Open WangJYao opened 1 year ago

WangJYao commented 1 year ago

Hi, Thanks for open-sourcing this repository! If the main architecture is MLP, how should I set the parameters of the HyperNet ? or what should I pay attention to ?

JJGO commented 1 year ago

This is a minimal working example similar to the convnet in the documentation

import torch
from torch import nn, Tensor
import torch.nn.functional as F
import hyperlight as hl

class MLP(nn.Sequential):

    def __init__(self, in_features: int, out_features: int, hidden: list[int]):
        super().__init__()

        for n_in, n_out in zip([in_features]+hidden, hidden):
            self.append(nn.Linear(n_in, n_out))
            self.append(nn.LeakyReLU())
        out = nn.Linear(hidden[-1], out_features)
        self.append(out)

class HyperMLP(nn.Module):

    def __init__(self):
        super().__init__()
        mainnet = MLP(100, 10, [32, 64])
        modules = hl.find_modules_of_type(mainnet, [nn.Linear])

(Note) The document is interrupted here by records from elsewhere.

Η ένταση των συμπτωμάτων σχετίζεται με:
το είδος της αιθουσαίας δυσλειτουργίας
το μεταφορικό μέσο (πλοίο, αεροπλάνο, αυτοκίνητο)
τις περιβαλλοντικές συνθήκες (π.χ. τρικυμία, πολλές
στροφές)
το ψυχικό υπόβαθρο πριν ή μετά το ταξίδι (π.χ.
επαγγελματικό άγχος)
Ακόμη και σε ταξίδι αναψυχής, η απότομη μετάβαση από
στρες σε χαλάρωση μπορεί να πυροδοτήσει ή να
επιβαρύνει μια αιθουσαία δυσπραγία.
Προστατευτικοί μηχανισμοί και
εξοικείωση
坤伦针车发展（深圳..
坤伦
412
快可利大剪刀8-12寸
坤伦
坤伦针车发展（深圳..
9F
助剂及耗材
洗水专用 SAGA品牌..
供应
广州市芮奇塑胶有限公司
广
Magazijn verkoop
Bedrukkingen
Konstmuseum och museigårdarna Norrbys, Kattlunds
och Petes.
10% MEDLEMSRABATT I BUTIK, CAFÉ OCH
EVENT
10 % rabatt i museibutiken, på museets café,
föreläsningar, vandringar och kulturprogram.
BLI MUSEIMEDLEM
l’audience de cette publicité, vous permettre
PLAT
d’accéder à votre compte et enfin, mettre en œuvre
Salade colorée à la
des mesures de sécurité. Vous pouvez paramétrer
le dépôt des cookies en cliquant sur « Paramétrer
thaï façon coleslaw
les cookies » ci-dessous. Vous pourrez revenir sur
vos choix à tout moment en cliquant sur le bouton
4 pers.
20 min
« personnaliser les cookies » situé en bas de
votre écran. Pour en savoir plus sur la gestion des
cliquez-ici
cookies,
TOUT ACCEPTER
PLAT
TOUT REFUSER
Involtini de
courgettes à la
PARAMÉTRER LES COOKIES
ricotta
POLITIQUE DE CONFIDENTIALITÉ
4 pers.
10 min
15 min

        self.mainnet = hl.hypernetize(mainnet, modules=modules)
        parameter_shapes = self.mainnet.external_shapes()
        self.hypernet = hl.HyperNet(
            input_shapes={'h': (10,)},
            output_shapes=parameter_shapes,
            hidden_sizes=[16,64,128],
        )

    def forward(self, main_input, hyper_input):
        parameters = self.hypernet(h=hyper_input)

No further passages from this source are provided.